We begin with the primary source Amy Chua who talks about driving her two girls to excellence. The secondary sources are all the articles written in response to Chua, some for, most against.
Sources
You will use a minimum of three articles in this paper. One has to be Chua’s article, and the other two articles will come from the secondary sources in your Reading Assignments: Carey, Brooks, Kolbert, and Cha. The source may not speak specifically on your main point, but you may find valuable information, examples, or statistics.
Length
Minimum of 650 words. Try not to go more than 100-200 words over the minimum.
Process
Generate ideas. Organize ideas that you generated on Pro-Con Sheet. Submit to Dropbox
Outline ideas. Submit to Dropbox.
Write rough draft.
Read articles and highlight/note points, examples, and statistics that are relevant to your essay.
Use mixture of summary, paraphrase, and quotation to integrate your sources.
Submit Body I to Dropbox.
Format your Works Cited page using MLA.
Revise and edit your rough draft.
Submit essay to Dropbox. Get your Pro-Con Sheet (a blank one from the Dropbox) and fill it out as you are reading these instructions. You will also need your ideas that you generated in the Discussion Topic because your views will be either the effective or not effective and the opposing view will be the opposite of either effective or not effective.
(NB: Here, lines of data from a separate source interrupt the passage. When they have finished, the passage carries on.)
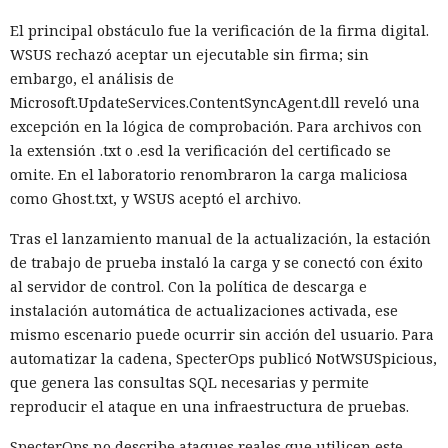
El principal obstáculo fue la verificación de la firma digital.
WSUS rechazó aceptar un ejecutable sin firma; sin
embargo, el análisis de
Microsoft.UpdateServices.ContentSyncAgent.dll reveló una
excepción en la lógica de comprobación. Para archivos con
la extensión .txt o .esd la verificación del certificado se
omite. En el laboratorio renombraron la carga maliciosa
como Ghost.txt, y WSUS aceptó el archivo.
Tras el lanzamiento manual de la actualización, la estación
de trabajo de prueba instaló la carga y se conectó con éxito
al servidor de control. Con la política de descarga e
instalación automática de actualizaciones activada, ese
mismo escenario puede ocurrir sin acción del usuario. Para
automatizar la cadena, SpecterOps publicó NotWSUSpicious,
que genera las consultas SQL necesarias y permite
reproducir el ataque en una infraestructura de pruebas.
SpecterOps no describe ataques reales que utilicen este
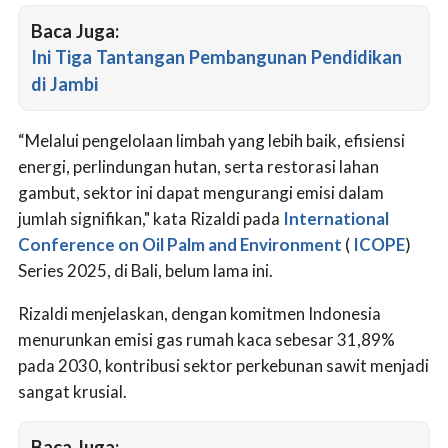
Baca Juga:
Ini Tiga Tantangan Pembangunan Pendidikan
di Jambi
“Melalui pengelolaan limbah yang lebih baik, efisiensi
energi, perlindungan hutan, serta restorasi lahan
gambut, sektor ini dapat mengurangi emisi dalam
jumlah signifikan," kata Rizaldi pada
International
Conference on Oil Palm and Environment
(
ICOPE
)
Series 2025, di Bali, belum lama ini.
Rizaldi menjelaskan, dengan komitmen Indonesia
menurunkan emisi gas rumah kaca sebesar 31,89%
pada 2030, kontribusi sektor perkebunan sawit menjadi
sangat krusial.
Baca Juga:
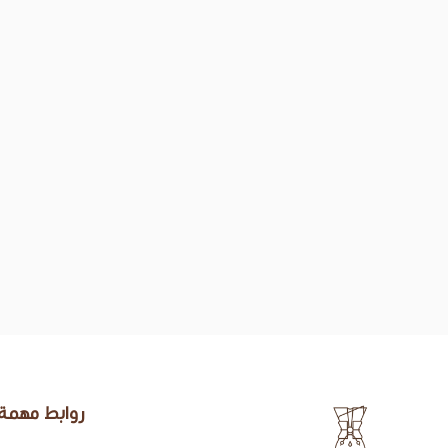
روابط مهمة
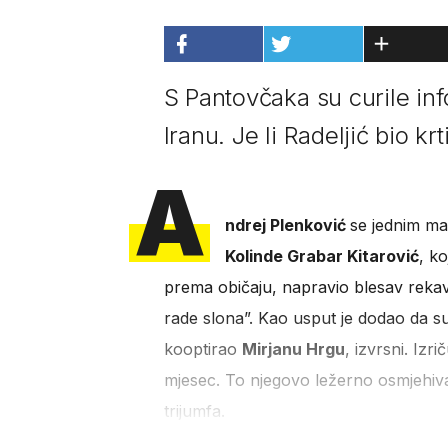
S Pantovčaka su curile in
Iranu. Je li Radeljić bio k
A
ndrej Plenković
se jednim ma
Kolinde Grabar Kitarović
, ko
prema običaju, napravio blesav rekavš
rade slona”. Kao usput je dodao da s
kooptirao
Mirjanu Hrgu
, izvrsni. Izr
mjesec. To njegovo ležerno osmjehiv
trijumfa.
A good argumentative essay presents logical reasoning and solid evidence that will persuade readers to accept your point of view.
I. Development
A. Know why your hold your views
1. Make a Pro-Con Sheet.
2. Write a list of the reasons or points (3 or 4) that support your opinion on the topic.
B. Anticipate opposing views.
1. Write down two or three of the strongest opposing views.
2. Write an answer to each opposing view.
C. Decide which points of argument to include.
1. Look over your list and pick two of your strongest points to argue.
2. Pick one of your opposition’s points to refute, usually the strongest.
3. Make sure that the points do not overlap.
D. Formulate a working thesis statement in an although-because format:
Although some say that children will achieve academically, extreme parenting is not effective because of work-life balance and psychological damage.
E. Organize your essay clearly. The following is based upon the sample thesis above:
Introduction—
Introduce controversy.
State thesis: see D above
Body I—Present opposition’s strongest point: achieve academically.
Explain point.
Refute point: can achieve academically without being number one in everything.
Body II—Present your first main point: no work-life balance.
Present your sub-point.
Give your supporting details/examples.
Present your sub-point.
Give your supporting details/examples.
Body III—Present your second main point: psychological damage.
Present your sub-point.
Give your supporting details/examples.
Present your sub-point.
Give your supporting details/examples.
Conclusion—summarize, OR point to future, OR tell significance of your views.
F. Argue your ideas logically: you must provide sufficient reasons for your position: you must give more than mere opinion (thesis). You must offer logical arguments to back up your opinion.
1. Give examples (real or hypothetical).
2. Present a comparison or contrast.
3. Show a cause-effect relationship.
4. Define.
G. Offer evidence that effectively supports your opinion.
1. Personal experience (what you have witnessed, but no I or you in paper)
2. The experiences or testimony of others whose opinions are relevant to the
topic
3. Factual information that you have gathered from sources
4. Statistics from current, reliable sources
5. Testimony from authorities and experts
H. Find the appropriate tone.
1. A condescending or insulting tone will alienate readers.
2. Instead of laying on the insults or sarcasm, present your ideas in a
moderate, reasonable spirit.
II. Problems to avoid
A. Logical fallacies: errors in reasoning.
B. Some common logical fallacies:
1. hasty generalization: not enough evidence for this conclusion.
2. red herring: arguing a different point from the one in discussion.